*Your task*.
The response should be the lines of the data, starting at the first and ending at the one that contains "James Duff Inc.", copied without change.

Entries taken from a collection
※ ※ ※

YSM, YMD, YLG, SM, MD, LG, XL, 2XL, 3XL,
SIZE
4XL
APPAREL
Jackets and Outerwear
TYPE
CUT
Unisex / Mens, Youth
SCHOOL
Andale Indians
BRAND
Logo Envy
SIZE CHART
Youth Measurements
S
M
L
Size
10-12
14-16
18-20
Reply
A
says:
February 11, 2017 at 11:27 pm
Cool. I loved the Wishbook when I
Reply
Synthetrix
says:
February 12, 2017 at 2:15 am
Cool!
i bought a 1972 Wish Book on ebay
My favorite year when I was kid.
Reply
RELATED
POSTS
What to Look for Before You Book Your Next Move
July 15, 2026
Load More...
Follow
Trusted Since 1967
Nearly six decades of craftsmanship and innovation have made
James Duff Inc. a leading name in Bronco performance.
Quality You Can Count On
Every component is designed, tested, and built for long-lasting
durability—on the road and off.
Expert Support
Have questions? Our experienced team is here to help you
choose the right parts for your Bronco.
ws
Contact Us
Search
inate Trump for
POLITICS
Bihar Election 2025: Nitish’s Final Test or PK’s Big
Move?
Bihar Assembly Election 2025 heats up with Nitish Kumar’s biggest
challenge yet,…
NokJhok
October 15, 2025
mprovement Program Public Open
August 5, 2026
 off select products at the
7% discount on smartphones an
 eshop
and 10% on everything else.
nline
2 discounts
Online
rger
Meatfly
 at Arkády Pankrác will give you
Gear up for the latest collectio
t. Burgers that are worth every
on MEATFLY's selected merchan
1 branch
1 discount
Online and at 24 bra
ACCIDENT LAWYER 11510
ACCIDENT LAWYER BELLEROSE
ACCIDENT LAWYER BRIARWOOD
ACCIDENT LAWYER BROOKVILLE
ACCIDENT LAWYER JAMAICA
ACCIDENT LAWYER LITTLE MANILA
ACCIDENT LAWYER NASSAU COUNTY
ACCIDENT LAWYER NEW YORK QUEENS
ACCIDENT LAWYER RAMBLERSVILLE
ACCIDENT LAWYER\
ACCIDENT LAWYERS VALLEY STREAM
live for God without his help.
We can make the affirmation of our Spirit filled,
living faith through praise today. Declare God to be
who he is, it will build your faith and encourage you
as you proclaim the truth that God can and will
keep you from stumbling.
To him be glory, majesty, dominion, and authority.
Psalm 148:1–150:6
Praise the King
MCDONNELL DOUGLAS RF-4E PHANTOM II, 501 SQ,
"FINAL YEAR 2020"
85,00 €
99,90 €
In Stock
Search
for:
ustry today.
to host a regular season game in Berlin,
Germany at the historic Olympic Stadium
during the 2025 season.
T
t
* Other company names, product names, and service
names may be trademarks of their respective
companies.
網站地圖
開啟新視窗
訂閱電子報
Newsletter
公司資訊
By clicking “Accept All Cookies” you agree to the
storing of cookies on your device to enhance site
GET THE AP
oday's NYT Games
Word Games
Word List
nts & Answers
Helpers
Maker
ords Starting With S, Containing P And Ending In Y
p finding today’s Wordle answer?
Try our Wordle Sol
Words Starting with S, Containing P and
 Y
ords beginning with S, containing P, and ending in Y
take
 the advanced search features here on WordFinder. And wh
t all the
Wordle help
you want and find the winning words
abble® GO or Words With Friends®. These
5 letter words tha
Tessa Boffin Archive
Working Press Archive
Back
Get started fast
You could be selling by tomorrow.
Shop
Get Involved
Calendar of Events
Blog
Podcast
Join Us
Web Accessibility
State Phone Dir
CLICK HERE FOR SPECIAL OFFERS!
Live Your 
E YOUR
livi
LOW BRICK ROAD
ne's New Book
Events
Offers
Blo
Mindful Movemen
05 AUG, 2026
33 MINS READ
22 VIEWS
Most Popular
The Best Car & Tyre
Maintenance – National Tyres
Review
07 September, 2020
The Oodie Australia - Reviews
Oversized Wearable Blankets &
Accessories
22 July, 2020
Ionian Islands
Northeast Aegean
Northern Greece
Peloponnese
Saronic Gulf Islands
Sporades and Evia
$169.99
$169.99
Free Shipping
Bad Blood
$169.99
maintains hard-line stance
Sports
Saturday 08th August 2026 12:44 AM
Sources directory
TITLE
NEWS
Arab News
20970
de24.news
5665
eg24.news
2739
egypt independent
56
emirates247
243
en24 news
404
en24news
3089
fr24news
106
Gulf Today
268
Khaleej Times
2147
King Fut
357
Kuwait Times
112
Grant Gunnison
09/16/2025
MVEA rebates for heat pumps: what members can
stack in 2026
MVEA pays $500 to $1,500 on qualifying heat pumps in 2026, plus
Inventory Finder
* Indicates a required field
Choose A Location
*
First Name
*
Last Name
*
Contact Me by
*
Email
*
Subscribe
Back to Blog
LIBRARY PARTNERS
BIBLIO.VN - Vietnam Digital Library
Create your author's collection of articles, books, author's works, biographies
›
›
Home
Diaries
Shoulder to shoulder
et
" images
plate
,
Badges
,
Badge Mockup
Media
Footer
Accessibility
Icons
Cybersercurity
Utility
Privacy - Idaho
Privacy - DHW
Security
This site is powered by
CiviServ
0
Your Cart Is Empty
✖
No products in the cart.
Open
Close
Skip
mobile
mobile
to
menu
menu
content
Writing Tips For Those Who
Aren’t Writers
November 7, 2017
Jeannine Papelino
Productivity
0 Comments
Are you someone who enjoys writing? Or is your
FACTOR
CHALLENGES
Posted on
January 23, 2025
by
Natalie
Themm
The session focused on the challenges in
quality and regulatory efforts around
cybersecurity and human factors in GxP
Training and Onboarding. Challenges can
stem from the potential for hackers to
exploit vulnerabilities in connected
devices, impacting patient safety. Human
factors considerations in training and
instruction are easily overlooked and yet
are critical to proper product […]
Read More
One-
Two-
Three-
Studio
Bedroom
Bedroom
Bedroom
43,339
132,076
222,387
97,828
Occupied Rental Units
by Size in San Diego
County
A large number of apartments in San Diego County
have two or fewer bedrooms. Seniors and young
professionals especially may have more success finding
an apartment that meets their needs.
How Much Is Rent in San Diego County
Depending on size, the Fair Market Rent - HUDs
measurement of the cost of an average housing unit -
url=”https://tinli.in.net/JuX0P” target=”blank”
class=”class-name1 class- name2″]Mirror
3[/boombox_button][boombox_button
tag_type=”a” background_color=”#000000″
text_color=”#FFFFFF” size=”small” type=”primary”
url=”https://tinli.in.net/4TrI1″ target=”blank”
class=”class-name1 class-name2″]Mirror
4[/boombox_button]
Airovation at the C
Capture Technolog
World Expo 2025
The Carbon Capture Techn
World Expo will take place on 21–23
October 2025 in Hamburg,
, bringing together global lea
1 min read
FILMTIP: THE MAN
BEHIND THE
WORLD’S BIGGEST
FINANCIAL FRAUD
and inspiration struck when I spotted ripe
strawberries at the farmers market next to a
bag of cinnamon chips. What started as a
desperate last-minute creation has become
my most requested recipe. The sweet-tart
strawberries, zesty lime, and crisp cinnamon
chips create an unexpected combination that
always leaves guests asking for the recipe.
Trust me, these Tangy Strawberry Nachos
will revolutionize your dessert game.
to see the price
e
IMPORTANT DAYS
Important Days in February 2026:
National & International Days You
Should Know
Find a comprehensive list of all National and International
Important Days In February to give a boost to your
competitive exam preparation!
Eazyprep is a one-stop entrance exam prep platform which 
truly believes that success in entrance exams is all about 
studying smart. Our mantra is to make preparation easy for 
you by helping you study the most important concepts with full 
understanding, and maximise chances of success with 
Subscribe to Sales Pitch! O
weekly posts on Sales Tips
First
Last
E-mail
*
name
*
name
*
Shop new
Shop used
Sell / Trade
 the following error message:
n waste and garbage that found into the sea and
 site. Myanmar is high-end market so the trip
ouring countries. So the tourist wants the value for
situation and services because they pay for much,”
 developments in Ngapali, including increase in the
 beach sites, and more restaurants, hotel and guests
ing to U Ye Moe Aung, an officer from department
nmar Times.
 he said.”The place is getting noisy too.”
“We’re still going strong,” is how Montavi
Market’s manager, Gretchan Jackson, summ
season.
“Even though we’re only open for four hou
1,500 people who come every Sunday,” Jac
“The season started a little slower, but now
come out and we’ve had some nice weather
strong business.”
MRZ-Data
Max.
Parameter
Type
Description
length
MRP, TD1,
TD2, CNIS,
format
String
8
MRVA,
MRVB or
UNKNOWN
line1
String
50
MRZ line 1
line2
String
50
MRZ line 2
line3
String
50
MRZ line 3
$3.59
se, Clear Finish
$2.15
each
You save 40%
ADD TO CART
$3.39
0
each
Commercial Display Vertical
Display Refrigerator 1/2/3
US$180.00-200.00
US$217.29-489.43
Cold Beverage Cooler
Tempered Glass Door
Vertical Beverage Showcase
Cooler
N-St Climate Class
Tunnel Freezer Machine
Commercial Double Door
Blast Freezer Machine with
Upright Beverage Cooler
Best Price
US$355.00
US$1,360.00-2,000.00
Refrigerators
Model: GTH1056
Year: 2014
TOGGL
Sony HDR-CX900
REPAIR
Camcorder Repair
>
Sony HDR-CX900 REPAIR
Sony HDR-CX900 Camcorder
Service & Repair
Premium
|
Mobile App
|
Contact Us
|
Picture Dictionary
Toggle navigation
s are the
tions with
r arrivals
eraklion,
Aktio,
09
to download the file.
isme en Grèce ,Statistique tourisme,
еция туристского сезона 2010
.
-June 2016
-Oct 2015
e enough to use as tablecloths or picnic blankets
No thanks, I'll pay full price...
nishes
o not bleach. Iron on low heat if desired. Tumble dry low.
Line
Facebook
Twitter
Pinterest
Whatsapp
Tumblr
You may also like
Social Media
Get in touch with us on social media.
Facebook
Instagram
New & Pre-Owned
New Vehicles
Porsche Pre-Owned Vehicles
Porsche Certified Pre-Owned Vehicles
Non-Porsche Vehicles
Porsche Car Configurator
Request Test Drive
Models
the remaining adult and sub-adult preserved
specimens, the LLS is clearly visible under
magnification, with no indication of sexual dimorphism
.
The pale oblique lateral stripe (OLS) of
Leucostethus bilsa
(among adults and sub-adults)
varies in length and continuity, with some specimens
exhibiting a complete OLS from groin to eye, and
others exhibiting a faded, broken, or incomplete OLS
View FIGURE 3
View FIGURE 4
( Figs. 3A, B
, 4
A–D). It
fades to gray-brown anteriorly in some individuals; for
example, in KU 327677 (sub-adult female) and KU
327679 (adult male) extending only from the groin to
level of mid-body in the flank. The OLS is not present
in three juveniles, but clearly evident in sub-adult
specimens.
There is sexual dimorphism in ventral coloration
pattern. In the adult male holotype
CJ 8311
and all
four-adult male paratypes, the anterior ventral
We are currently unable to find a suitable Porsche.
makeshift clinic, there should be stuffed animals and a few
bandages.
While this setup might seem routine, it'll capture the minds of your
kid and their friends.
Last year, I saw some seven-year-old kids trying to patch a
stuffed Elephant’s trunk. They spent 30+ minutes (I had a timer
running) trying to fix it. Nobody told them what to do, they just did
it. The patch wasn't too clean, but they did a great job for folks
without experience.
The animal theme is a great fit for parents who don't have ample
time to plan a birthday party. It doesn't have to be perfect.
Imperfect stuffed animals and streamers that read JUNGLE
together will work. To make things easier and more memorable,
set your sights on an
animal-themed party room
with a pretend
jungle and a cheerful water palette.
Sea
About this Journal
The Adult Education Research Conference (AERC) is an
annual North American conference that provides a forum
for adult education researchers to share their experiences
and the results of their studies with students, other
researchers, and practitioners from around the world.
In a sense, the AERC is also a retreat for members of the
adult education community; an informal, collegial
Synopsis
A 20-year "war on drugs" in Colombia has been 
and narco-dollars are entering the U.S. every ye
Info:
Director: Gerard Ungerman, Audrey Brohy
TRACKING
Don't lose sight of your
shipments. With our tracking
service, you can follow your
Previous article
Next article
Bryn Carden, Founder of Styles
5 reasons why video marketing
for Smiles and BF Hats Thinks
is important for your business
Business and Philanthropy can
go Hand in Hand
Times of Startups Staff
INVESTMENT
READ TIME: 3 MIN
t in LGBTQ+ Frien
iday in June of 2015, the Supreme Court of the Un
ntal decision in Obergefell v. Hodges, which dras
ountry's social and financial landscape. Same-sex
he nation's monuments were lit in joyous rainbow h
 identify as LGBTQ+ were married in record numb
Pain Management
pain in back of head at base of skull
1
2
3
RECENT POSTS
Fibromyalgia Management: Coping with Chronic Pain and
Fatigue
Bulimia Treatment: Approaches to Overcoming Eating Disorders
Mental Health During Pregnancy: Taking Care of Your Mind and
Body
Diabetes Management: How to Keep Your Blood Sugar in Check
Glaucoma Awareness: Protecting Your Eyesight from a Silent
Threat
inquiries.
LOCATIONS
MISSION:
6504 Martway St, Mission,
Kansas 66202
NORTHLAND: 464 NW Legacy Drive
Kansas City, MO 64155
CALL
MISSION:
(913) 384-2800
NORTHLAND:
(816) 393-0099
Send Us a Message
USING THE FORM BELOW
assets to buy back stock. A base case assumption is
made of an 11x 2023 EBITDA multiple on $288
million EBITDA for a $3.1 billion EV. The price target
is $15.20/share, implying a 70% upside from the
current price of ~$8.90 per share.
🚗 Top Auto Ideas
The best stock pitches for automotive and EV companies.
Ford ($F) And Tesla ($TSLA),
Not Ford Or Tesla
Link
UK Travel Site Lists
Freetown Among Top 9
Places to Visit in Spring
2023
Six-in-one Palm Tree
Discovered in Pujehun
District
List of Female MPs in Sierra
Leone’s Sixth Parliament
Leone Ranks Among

※ ※ ※

*Task response*.
YSM, YMD, YLG, SM, MD, LG, XL, 2XL, 3XL,
SIZE
4XL
APPAREL
Jackets and Outerwear
TYPE
CUT
Unisex / Mens, Youth
SCHOOL
Andale Indians
BRAND
Logo Envy
SIZE CHART
Youth Measurements
S
M
L
Size
10-12
14-16
18-20
Reply
A
says:
February 11, 2017 at 11:27 pm
Cool. I loved the Wishbook when I
Reply
Synthetrix
says:
February 12, 2017 at 2:15 am
Cool!
i bought a 1972 Wish Book on ebay
My favorite year when I was kid.
Reply
RELATED
POSTS
What to Look for Before You Book Your Next Move
July 15, 2026
Load More...
Follow
Trusted Since 1967
Nearly six decades of craftsmanship and innovation have made
James Duff Inc. a leading name in Bronco performance.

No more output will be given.